◆ **What is required**: What you should give back is a precise copy of the lines below from the one containing "2026-07-14, Kedd" through the one containing "Barcelona y Cadaqués. A medida", with no pictures.
<<<<
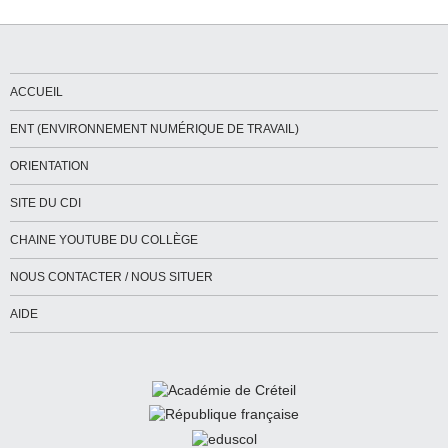
ACCUEIL
ENT (ENVIRONNEMENT NUMÉRIQUE DE TRAVAIL)
ORIENTATION
SITE DU CDI
CHAINE YOUTUBE DU COLLÈGE
NOUS CONTACTER / NOUS SITUER
AIDE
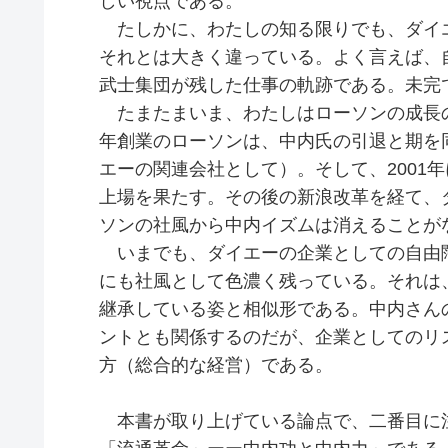
しい視点である。
たしかに、わたしの知る限りでも、ダイ
それとは大きく違っている。よく言えば、
武士集団が残した仕事の軌跡である。未完
たまたまいま、わたしはローソンの成長の
年創業のローソンは、中内氏の引退と期を
エーの関連会社として）。そして、2001
上場を果たす。その後の新浪改革を経て、
ソンの社風から中内イズムは消えることが
いまでも、ダイエーの企業としての自由
にも社風として色濃く残っている。それは
継承している姿と相似形である。中内さん
ントとも関係するのだが、企業としてのリ
方（総合的な経営）である。
本書が取り上げている論点で、二番目に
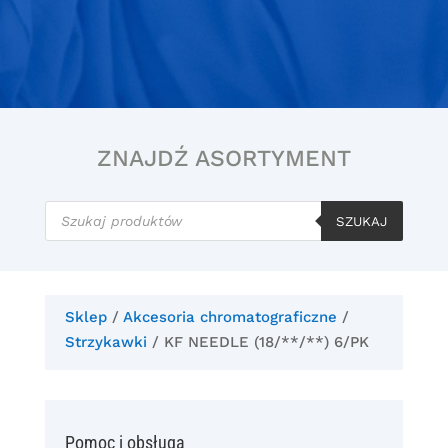
ZNAJDŹ ASORTYMENT
Wyszukiwarka
produktów
SZUKAJ
Sklep
/
Akcesoria chromatograficzne
/
Strzykawki
/ KF NEEDLE (18/**/**) 6/PK
Pomoc i obsługa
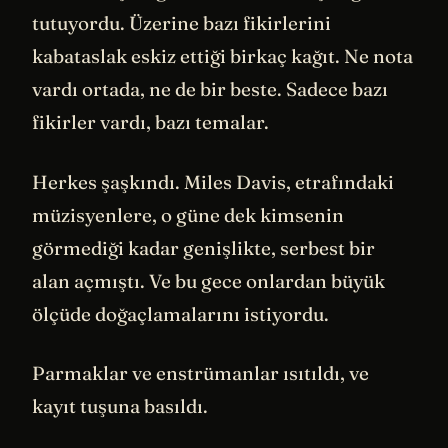
tutuyordu. Üzerine bazı fikirlerini
kabataslak eskiz ettiği birkaç kağıt. Ne nota
vardı ortada, ne de bir beste. Sadece bazı
fikirler vardı, bazı temalar.
Herkes şaşkındı. Miles Davis, etrafındaki
müzisyenlere, o güne dek kimsenin
görmediği kadar genişlikte, serbest bir
alan açmıştı. Ve bu gece onlardan büyük
ölçüde doğaçlamalarını istiyordu.
Parmaklar ve enstrümanlar ısıtıldı, ve
kayıt tuşuna basıldı.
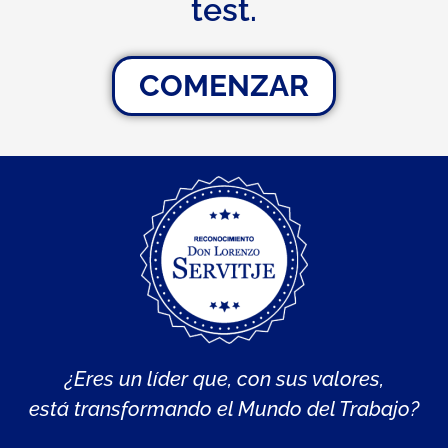
test.
COMENZAR
¿Eres un líder que, con sus valores,
está transformando el Mundo del Trabajo?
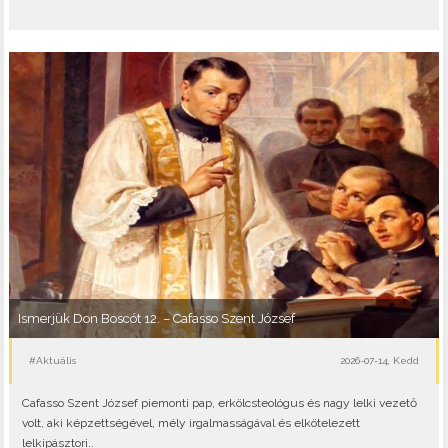
Ismerjük Don Boscót 12. – Cafasso Szent József
#Aktuális
2026-07-14, Kedd
Cafasso Szent József piemonti pap, erkölcsteológus és nagy lelki vezető
volt, aki képzettségével, mély irgalmasságával és elkötelezett
lelkipásztori..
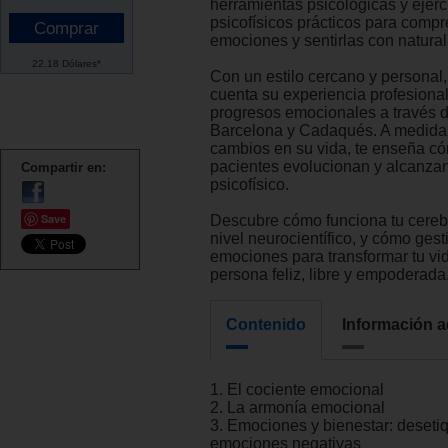
herramientas psicológicas y ejerc
psicofísicos prácticos para compr
emociones y sentirlas con natural
22.18 Dólares*
Con un estilo cercano y personal
cuenta su experiencia profesional
progresos emocionales a través d
Barcelona y Cadaqués. A medida
cambios en su vida, te enseña c
pacientes evolucionan y alcanzan
Compartir en:
psicofísico.
Save
Descubre cómo funciona tu cereb
nivel neurocientífico, y cómo gest
emociones para transformar tu vi
persona feliz, libre y empoderada
Contenido
Información a
1. El cociente emocional
2. La armonía emocional
3. Emociones y bienestar: desetiq
emociones negativas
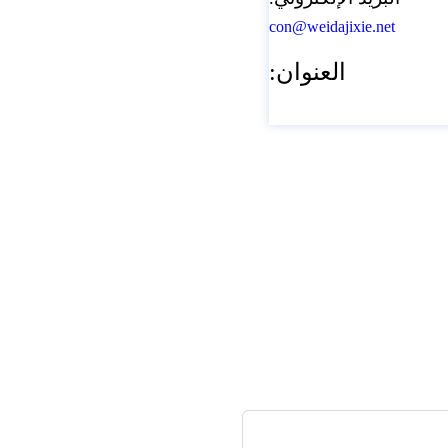
con@weidajixie.net
العنوان:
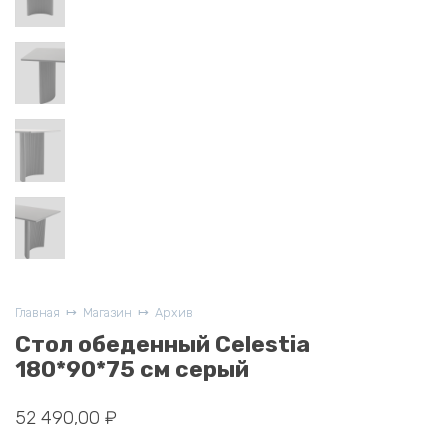
Главная
Магазин
Архив
Стол обеденный Celestia
180*90*75 см серый
52 490,00
₽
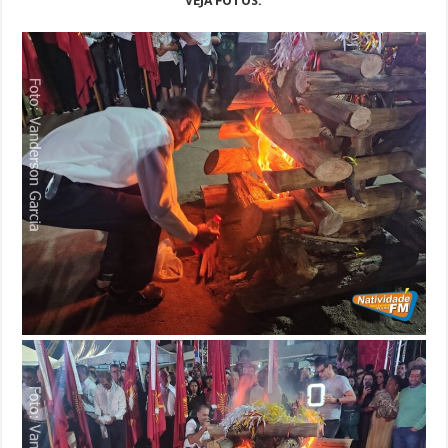
VEJA FOTOS:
>>>>
◆ **Completed exercise**:
2026-07-14, Kedd
Cafasso Szent József piemonti pap, erkölcsteológus és nagy lelki vezető
volt, aki képzettségével, mély irgalmasságával és elkötelezett
lelkipásztori..
herramientas psicológicas y ejerc
psicofísicos prácticos para compr
emociones y sentirlas con natural
22.18 Dólares*
Con un estilo cercano y personal
cuenta su experiencia profesional
progresos emocionales a través d
Barcelona y Cadaqués. A medida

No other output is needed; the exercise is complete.